Stoner punge Rossi-Vinales: “Piloti responsabili dei problemi Yamaha”

Casey Stoner osserva dall'esterno i problemi di casa Yamaha: "Possono cercare molte scuse sulla moto, ma anche i piloti sono responsabili"

di Luigi Ciamburro
Luigi Ciamburro
(50 articoli pubblicati)
Getty Images

Casey Stoner è un personaggio che calamita l'attenzione anche in veste di collaudatore. Due titoli iridati e un addio inaspettato nel bel mezzo della carriera, a soli 27 anni. Da tre stagioni in Ducati per aiutare il suo amato team a riprendersi quel titolo iridato che lui ha conquistato per l'ultima volta un decennio fa. Ma l'australiano, celebre per le sue bagarre con Valentino Rossi, è anche un attento e cinico osservatore della MotoGP.

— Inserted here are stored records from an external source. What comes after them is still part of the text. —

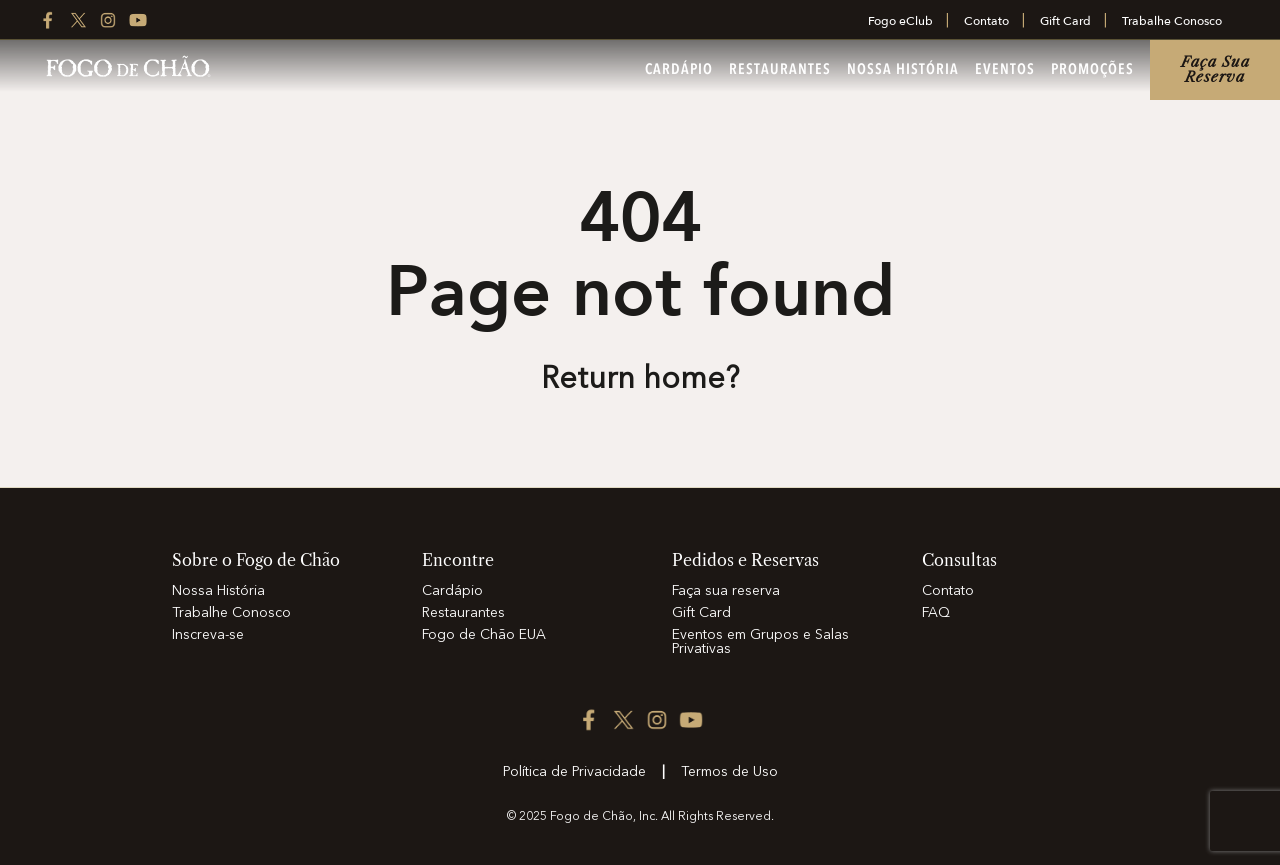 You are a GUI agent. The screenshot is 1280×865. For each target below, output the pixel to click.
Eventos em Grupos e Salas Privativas (760, 642)
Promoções (1092, 70)
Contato (986, 21)
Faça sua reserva (1215, 69)
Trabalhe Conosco (1172, 21)
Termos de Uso (729, 772)
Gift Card (1065, 21)
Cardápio (679, 70)
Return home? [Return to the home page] (640, 380)
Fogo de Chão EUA (484, 635)
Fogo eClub (900, 21)
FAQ (936, 613)
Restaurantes (780, 70)
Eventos (1005, 70)
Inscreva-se (208, 635)
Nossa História (903, 70)
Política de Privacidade (574, 772) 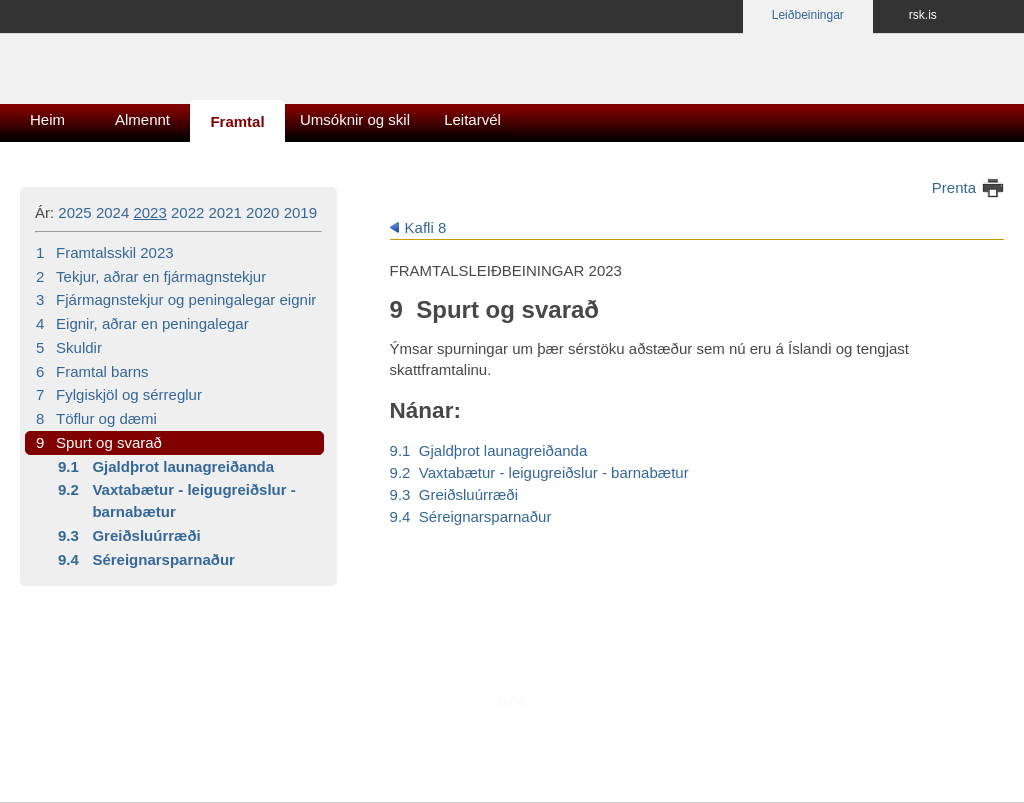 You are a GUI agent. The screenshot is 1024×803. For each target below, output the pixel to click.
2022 (187, 212)
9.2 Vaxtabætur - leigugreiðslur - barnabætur (539, 472)
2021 (225, 212)
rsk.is (923, 15)
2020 (262, 212)
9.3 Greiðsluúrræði (454, 494)
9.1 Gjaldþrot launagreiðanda (489, 450)
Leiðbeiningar (808, 15)
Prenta (954, 187)
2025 (74, 212)
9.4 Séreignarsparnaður (471, 516)
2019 (300, 212)
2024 (112, 212)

CAOS YAMAHA - A Sepang ha girato prima dei piloti ufficiali nel primo test stagionale, ha guardato da vicino l'evolversi della Desmosedici, con un occhio anche agli avversari. Perché Ducati da quest'anno parte tra i favoriti, con Yamaha che rappresenta una grande incognita dopo i risultati dell'anno scorso e gli alti e bassi della prima uscita.  "È molto difficile da capire", ha detto Casey Stoner ad Autosport, quando gli è stato chiesto di valutare la stagione 2017 di Yamaha. "Guardando dall'esterno è impossibile dirlo. Maverick ha iniziato con molta fiducia all'inizio dell'anno, dopo essere stato a suo agio in pre-campionato. Ma è molto facile perdere la fiducia e la tua direzione quando hai un paio di cadute. È ancora giovane e non ha ancora molta esperienza in MotoGP". Parte delle colpe, secondo Casey, ricadono anche su Vinales e Valentino: "Possono cercare molte scuse sulla moto... Quando i piloti di Tech 3 hanno usato lo stesso telaio, non hanno riscontrato gli stessi problemi". I piloti hanno le loro responsabilità? "A mio parere sì. Ci sono sempre dei pro e dei contro, ma passare dall'essere straordinariamente competitivi e i migliori a lottare per la top 10... C'è qualcosa in più del pacchetto secondo me".

TESTER DUCATI - Nei due giorni di test in Malesia l'ex iridato ha iniziato il lavoro di sviluppo sulla Ducati testando alcuni aggiornamenti, ma il maltempo gli ha impedito di saltare in sella alla GP18. Inutile chiedergli di tornare in un Gran Premio anche come semplice wild card. Dopo l'addio nel 2012 mai gli è saltato in testa di tornare a gareggiare, meglio la tranquilla vita familiare, lontano da un ambiente che iniziava a creargli troppa pressione. Proseguirà il suo lavoro di collaudatore almeno fino a quando le MotoGP riusciranno a divertirlo. "Mi piace lavorare un po' più vicino agli ingegneri. Spingo e combatto sempre, perché Jorge e Dovi sono i miei piloti, quindi devo fare di tutto per farli essere più competitivi. Più successo hanno, più mi sento più orgoglioso. perché li ho aiutati a raggiungere questo obiettivo".